FDA WARNING_LETTER - Omni Lens Pvt. Ltd. - September 27, 2024

On October 2, 2024, the FDA issued a Warning Letter to Omni Lens Pvt. Ltd., an OTC drug manufacturer in Ahmedabad, Gujarat, India, following a review of records submitted on November 21, 2023, and April 5, 2024. The FDA found significant Current Good Manufacturing Practice (CGMP) violations, rendering their drug products adulterated under 21 U.S.C. 351(a)(2)(B).

Key violations include the firm's quality control unit failing to ensure CGMP compliance and meet product specifications (21 CFR 211.22).
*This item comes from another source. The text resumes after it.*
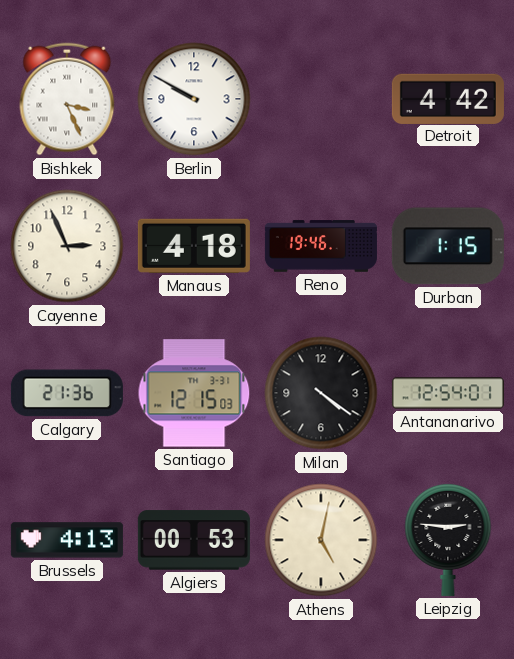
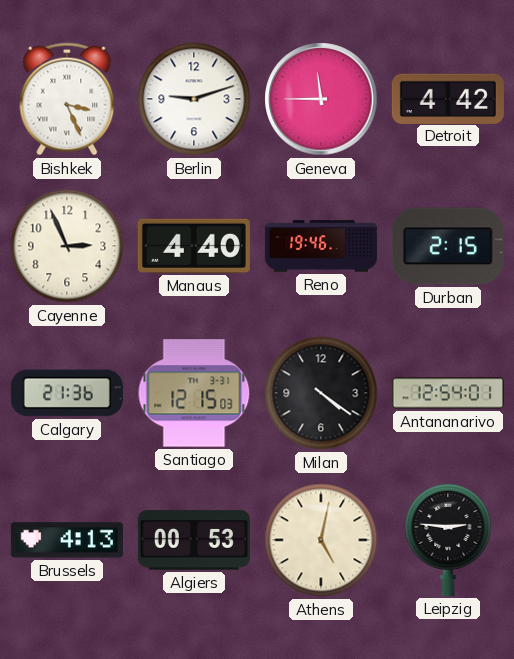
Berlin: 9:50 -> 9:12
Geneva: none -> 11:45
Manaus: 4:18 -> 4:40
Durban: 1:15 -> 2:15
Omni Lens Pvt. Ltd. improperly delegated quality unit responsibilities to contract manufacturing organizations (CMOs) without adequate oversight. Records showed CMOs lacked adequately designed aseptic processing rooms and failed to perform dynamic airflow visualization studies and effectiveness testing for benzalkonium chloride-containing ophthalmic products.

Additionally, "Green Glo, NDC 17238-920," "BioGlo, NDC 17238-900," and "Vista Gonio Eye Lubricant, NDC 77790-022" were deemed misbranded because they were manufactured in facilities not duly registered with the FDA, violating 21 U.S.C. 331(a) and 21 U.S.C. 360.